When I finished writing my PhD, I swore (as most recent graduates do) to never write a thesis again. Instead, life would be a series of pleasantly short papers, interspersed with the occasional journal article, and lots of not-writing-huge-book-activity in general.
Then CUFP 2011 happened, and I find myself in a bar in Tokyo with Yaron Minsky and Marius Eriksen, and a dangerous bet ensued. A few short weeks after that, and Yaron and I are chatting with Jason Hickey in California about writing a book about the language we love. I’m still telling myself that this will never actually happen, but then everyone’s favourite Californirishman Bryan O’Sullivan puts us in touch with O’Reilly, who published his excellent Haskell tome.
O’Reilly arranged everything incredibly fast, with our editor Andy Oram driving us through the process. We decided early on that we wanted to write a book that had opinions based our personal experience: about how OCaml code should be written, about the standard library involved, and generally making functional programming more accessible. Along the way, we’ve been working incredibly hard on the underlying software platform too, with Jane Street, OCamlPro and my own group OCaml Labs working together on all the pieces. There’s still a lot of work left to do, of course, but we’re right on track to get all this released very soon now.
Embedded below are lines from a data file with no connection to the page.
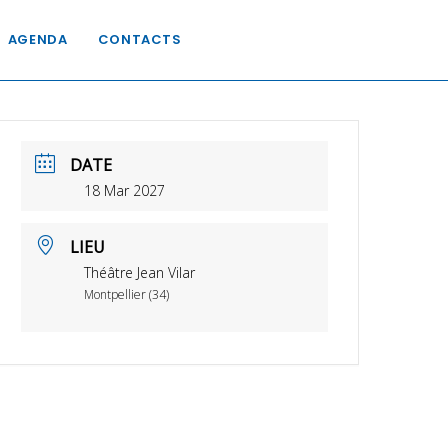
AGENDA
CONTACTS
DATE
18 Mar 2027
LIEU
Théâtre Jean Vilar
Montpellier (34)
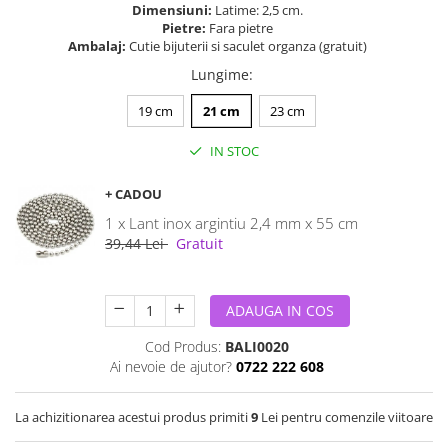
Dimensiuni:
Latime: 2,5 cm.
Pietre:
Fara pietre
Ambalaj:
Cutie bijuterii si saculet organza (gratuit)
Lungime
:
19 cm
21 cm
23 cm
IN STOC
+ CADOU
1 x Lant inox argintiu 2,4 mm x 55 cm
39,44 Lei
Gratuit
ADAUGA IN COS
Cod Produs:
BALI0020
Ai nevoie de ajutor?
0722 222 608
La achizitionarea acestui produs primiti
9
Lei pentru comenzile viitoare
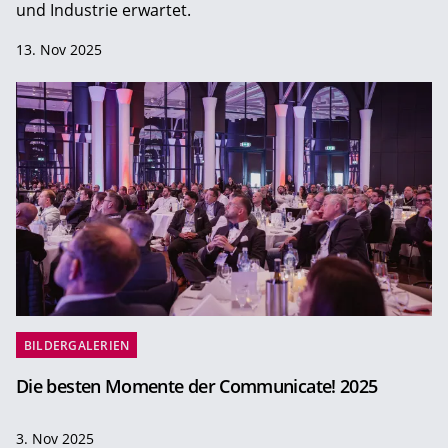
und Industrie erwartet.
13. Nov 2025
BILDERGALERIEN
Die besten Momente der Communicate! 2025
3. Nov 2025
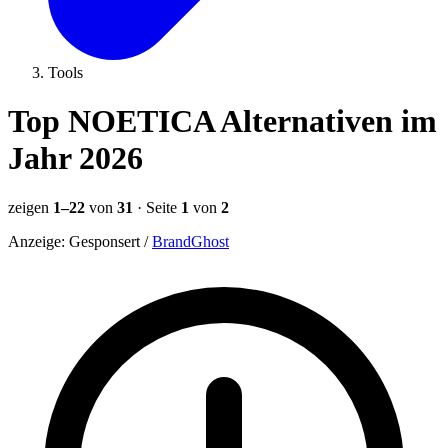
Tools
Top NOETICA Alternativen im
Jahr 2026
zeigen
1–22
von
31
· Seite
1
von
2
Anzeige:
Gesponsert
/
BrandGhost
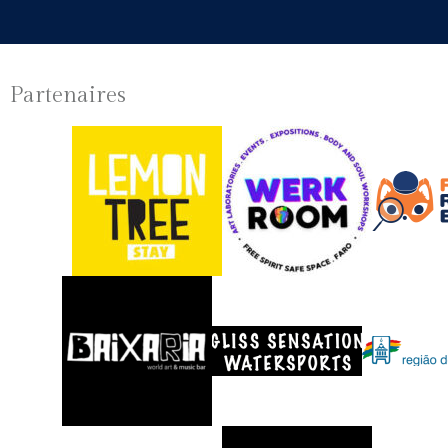
Partenaires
So, without further ado, I was very pleased to send this e-mail this morning. (and once again reaffirm my committment to never writing another book ever again. Until next time!)
Yaron Minsky, Jason Hickey and I are pleased to announce the beta release of our forthcoming O’Reilly book, called “Real World OCaml”, available online at http://realworldocaml.org
The book is split into three parts: language concepts, tools and techniques, and understanding the runtime. As promised last year, we are making a public beta available for community review and to help us hunt down inaccuracies and find areas that need more clarification.
We’ve had the book in closed alpha for six months or so and have developed a feedback system that uses Github to record your comments. This lets us follow up to each review with clarifications and keep track of our progress in fixing issues. During alpha, we’ve received over 1400 comments in this fashion (and addressed the vast majority of them!). However, since we anticipate more comments coming in from a public beta, we would request that you read the FAQ to avoid drowning us in repeat comments: http://www.realworldocaml.org/#faq.
(TL;DR followup another comment on Github directly if you can instead of creating a new issue via the web interface)
This release is available in HTML format online at: http://www.realworldocaml.org
O’Reilly is currently preparing a Rough Cuts release that will make the beta available as PDF and in popular eBook formats. We anticipate that this will be available later this week, and I’ll send a followup when that happens.
Finally, we would especially like to thank our alpha reviewers. Their feedback has been invaluable to the beta release. The book also includes substantial contributions to individual chapters from Jeremy Yallop (FFI), Stephen Weeks (GC) and Leo White (objects).
If you have any comments that you’d like to send directly by e-mail, please contact us at firstname.lastname@example.org.
Release notes for beta1:
- The first-class modules chapter is incomplete, pending some portability improvements to the ocaml-plugins Core library.
- The binary serialization chapter is also incomplete, but has just enough to teach you about the Async RPC library.
- The installation chapter will be revised in anticipation of the OCaml 4.1 release, and is currently quite source-based.
- The packaging and build systems chapter hasn’t been started yet. We’re still deciding whether or not to make this an online pointer rather than a print chapter, since it’s likely to change quite fast.
- We are preparing exercises per chapter that are not included in this particular beta release, but will be available online as soon as possible.
- The code examples will all be clonable as a separate repository in beta2.